## Work to be completed
Your answer must be one number: the count of lines below that hold the word "minutos".

## Exercise materials

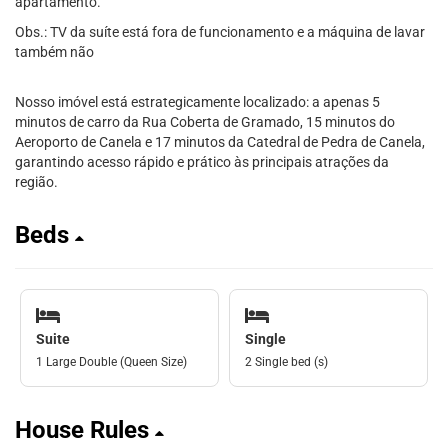
apartamento.
Obs.: TV da suíte está fora de funcionamento e a máquina de lavar
também não
Nosso imóvel está estrategicamente localizado: a apenas 5
minutos de carro da Rua Coberta de Gramado, 15 minutos do
Aeroporto de Canela e 17 minutos da Catedral de Pedra de Canela,
garantindo acesso rápido e prático às principais atrações da
região.
Beds
Suite
Single
1 Large Double (Queen Size)
2 Single bed (s)
House Rules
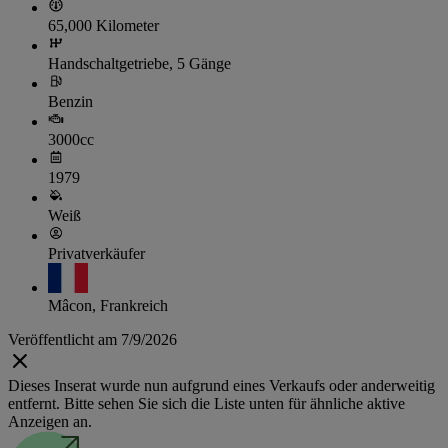
65,000 Kilometer
Handschaltgetriebe, 5 Gänge
Benzin
3000cc
1979
Weiß
Privatverkäufer
Mâcon, Frankreich
Veröffentlicht am 7/9/2026
Dieses Inserat wurde nun aufgrund eines Verkaufs oder anderweitig
entfernt. Bitte sehen Sie sich die Liste unten für ähnliche aktive
Anzeigen an.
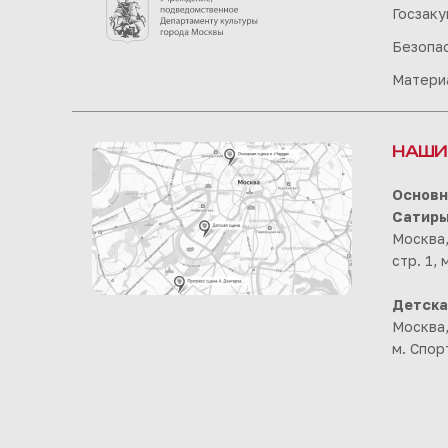
Госзаку
Безопа
Матери
НАШИ
Основн
Сатир
Москва,
стр. 1,
Детска
Москва,
м. Спор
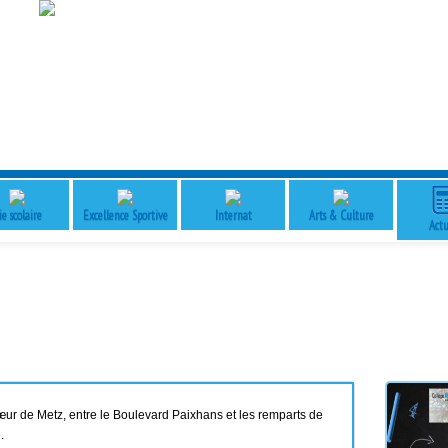
ie scolaire
Excellence Sportive
Internat
Arts & Culture
Actu
œur de Metz, entre le Boulevard Paixhans et les remparts de
e.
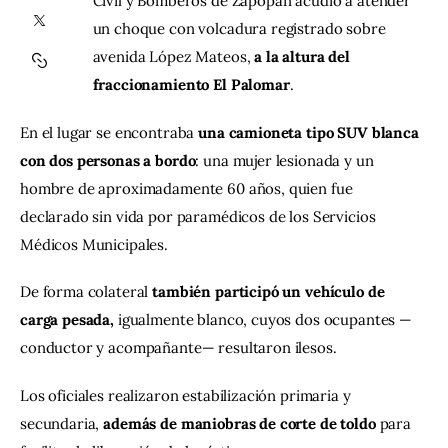
Civil y Bomberos de Zapopan acudió a atender 
un choque con volcadura registrado sobre 
Contacto
avenida López Mateos, 
a la altura del 
fraccionamiento El Palomar
.
En el lugar se encontraba 
una camioneta tipo SUV blanca 
con dos personas a bordo
: una mujer lesionada y un 
hombre de aproximadamente 60 años, quien fue 
declarado sin vida por paramédicos de los Servicios 
Médicos Municipales.
De forma colateral 
también participó un vehículo de 
carga pesada,
 igualmente blanco, cuyos dos ocupantes —
conductor y acompañante— resultaron ilesos.
Los oficiales realizaron estabilización primaria y 
secundaria, 
además de maniobras de corte de toldo
 para 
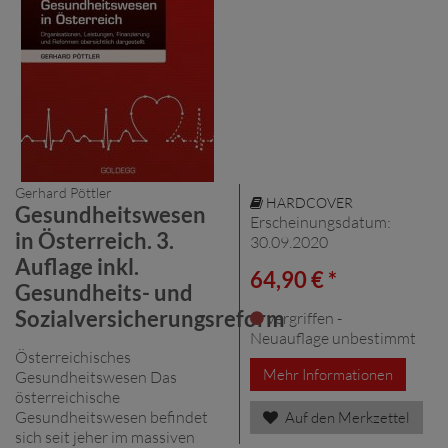
Gerhard Pöttler
HARDCOVER
Gesundheitswesen
Erscheinungsdatum:
in Österreich. 3.
30.09.2020
Auflage inkl.
64,90 € *
Gesundheits- und
Sozialversicherungsreform
vergriffen -
Neuauflage unbestimmt
Österreichisches
Mehr Informationen
Gesundheitswesen Das
österreichische
Gesundheitswesen befindet
Auf den Merkzettel
sich seit jeher im massiven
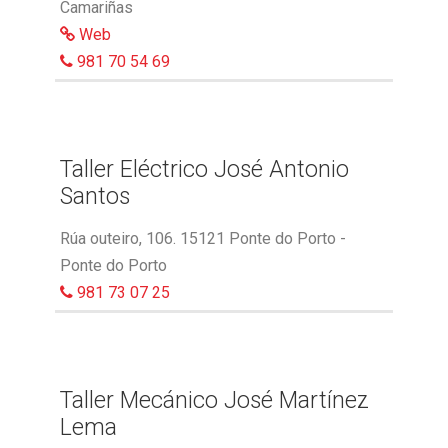
Camariñas
Web
981 70 54 69
Taller Eléctrico José Antonio
Santos
Rúa outeiro, 106. 15121 Ponte do Porto -
Ponte do Porto
981 73 07 25
Taller Mecánico José Martínez
Lema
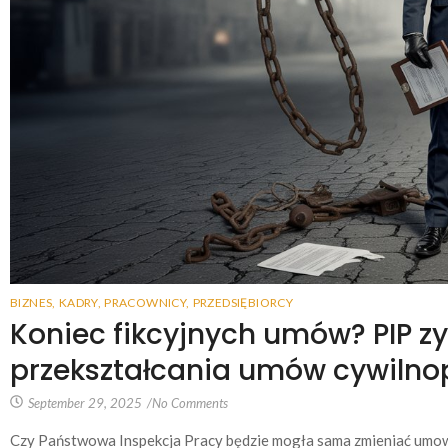
BIZNES
,
KADRY
,
PRACOWNICY
,
PRZEDSIĘBIORCY
Koniec fikcyjnych umów? PIP z
przekształcania umów cywilno
September 29, 2025
/
No Comments
Czy Państwowa Inspekcja Pracy będzie mogła sama zmieniać umow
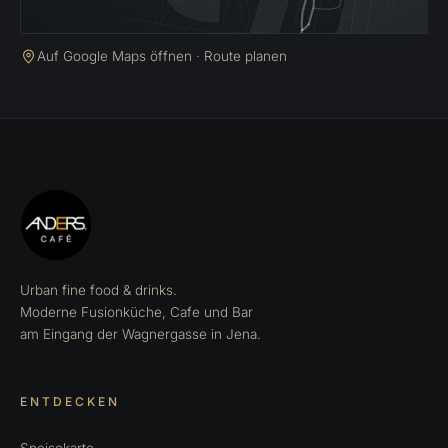
Auf Google Maps öffnen · Route planen
Urban fine food & drinks.
Moderne Fusionküche, Cafe und Bar
am Eingang der Wagnergasse in Jena.
ENTDECKEN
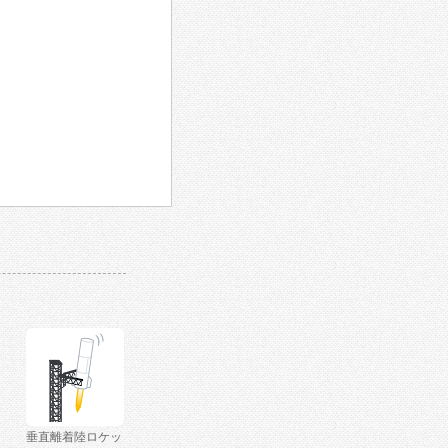
垂直離着陸ロケッ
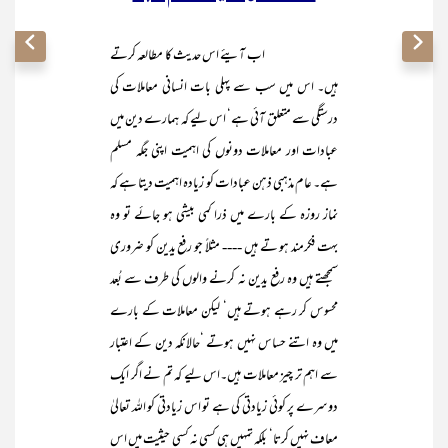
اب آیئے اس حدیث کا مطالعہ کرتے
ہیں۔ اس میں سب سے پہلی بات انسانی معاملات کی
درستگی سے متعلق آئی ہے‘ اس لیے کہ ہمارے دین میں
عبادات اور معاملات دونوں کی اہمیت اپنی جگہ مسلم
ہے۔ عام مذہبی ذہن عبادات کو زیادہ اہمیت دیتا ہے کہ
نماز روزہ کے بارے میں ذرا کمی بیشی ہو جائے تو وہ
بہت فکرمند ہو تے ہیں ---- مثلاً جو رفع یدین کو ضروری
سمجھتے ہیں وہ رفع یدین نہ کرنے والوں کی طرف سے بُعد
محسوس کر رہے ہوتے ہیں‘ لیکن معاملات کے بارے
میں وہ اتنے حساس نہیں ہوتے ‘حالانکہ دین کے اعتبار
سے اہم تر چیز معاملات ہیں۔اس لیے کہ تم نے اگر ایک
دوسرے پر کوئی زیادتی کی ہے تو اس زیادتی کو اللہ تعالیٰ
معاف نہیں کرتا‘ بلکہ تمہیں ہی کسی نہ کسی حیثیت میں اس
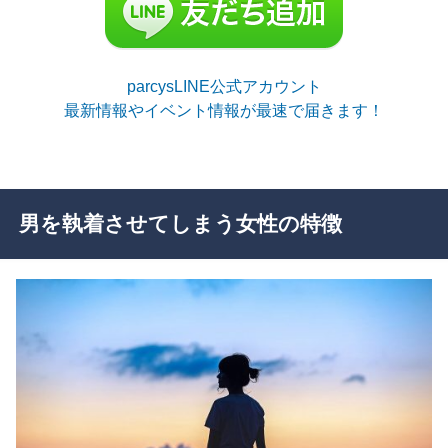
parcysLINE公式アカウント
最新情報やイベント情報が最速で届きます！
男を執着させてしまう女性の特徴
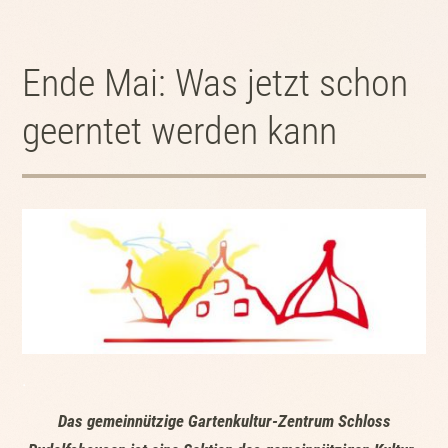
Ende Mai: Was jetzt schon
geerntet werden kann
.
Das gemeinnützige Gartenkultur-Zentrum Schloss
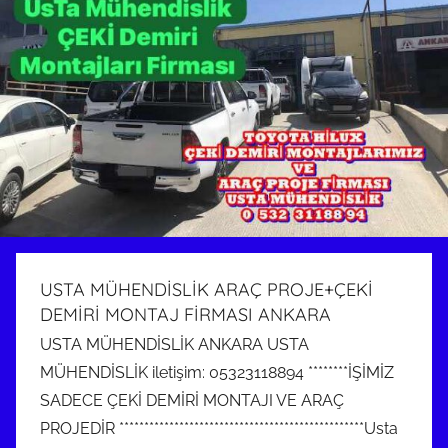
USTA MÜHENDİSLİK ARAÇ PROJE+ÇEKİ
DEMİRİ MONTAJ FİRMASI ANKARA
USTA MÜHENDİSLİK ANKARA USTA
MÜHENDİSLİK iletişim: 05323118894 ********İŞİMİZ
SADECE ÇEKİ DEMİRİ MONTAJI VE ARAÇ
PROJEDİR *************************************************Usta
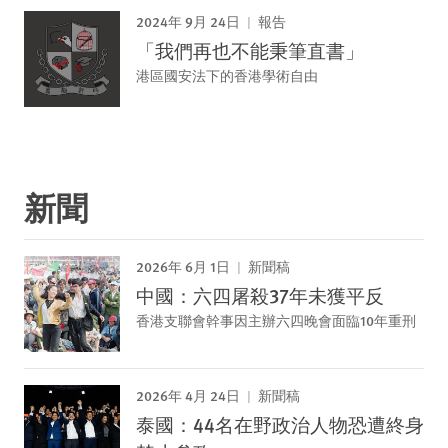
2024年 9月 24日
報告
「我們再也不能秉筆直書」
港區國安法下的香港學術自由
新聞
2026年 6月 1日
新聞稿
中國：六四屠殺37年未獲平反
香港支聯會幹事因主辦六四晚會面臨10年重刑
2026年 4月 24日
新聞稿
泰國：44名在野政治人物恐遭終身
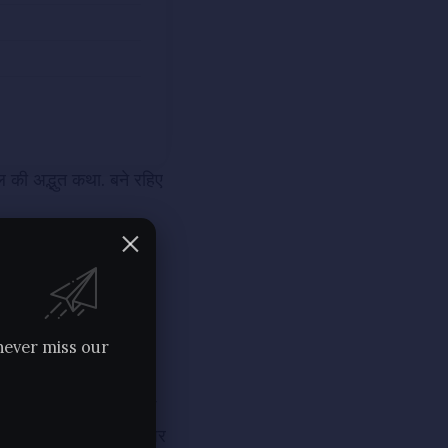
 की अद्भुत कथा. बने रहिए
साथ आबू (देलवाडा) से
करते हुए आगे बढ़ रहे थे
 काफी मात्रा में हो गए
never miss our
से अब उन साधु भगवंतों के
 जाना था. सभी इसी संकल्प पर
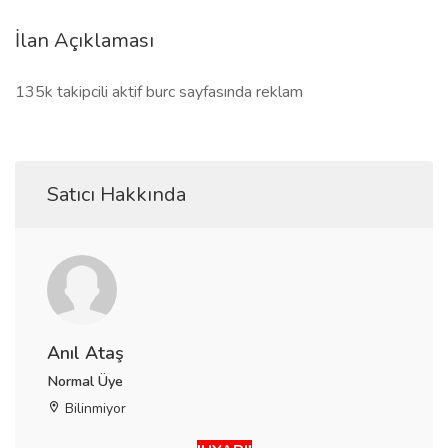
İlan Açıklaması
135k takipcili aktif burc sayfasında reklam
Satıcı Hakkında
Anıl Ataş
Normal Üye
Bilinmiyor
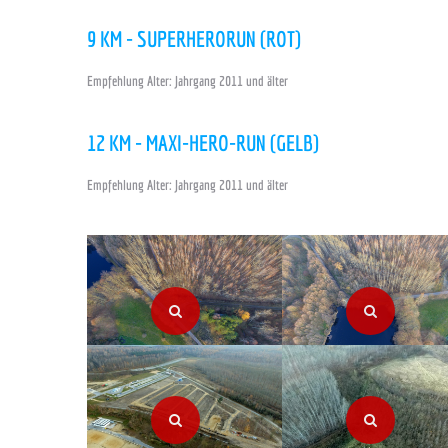
9 KM - SUPERHERORUN (ROT)
Empfehlung Alter: Jahrgang 2011 und älter
12 KM - MAXI-HERO-RUN (GELB)
Empfehlung Alter: Jahrgang 2011 und älter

## Reply to the task
2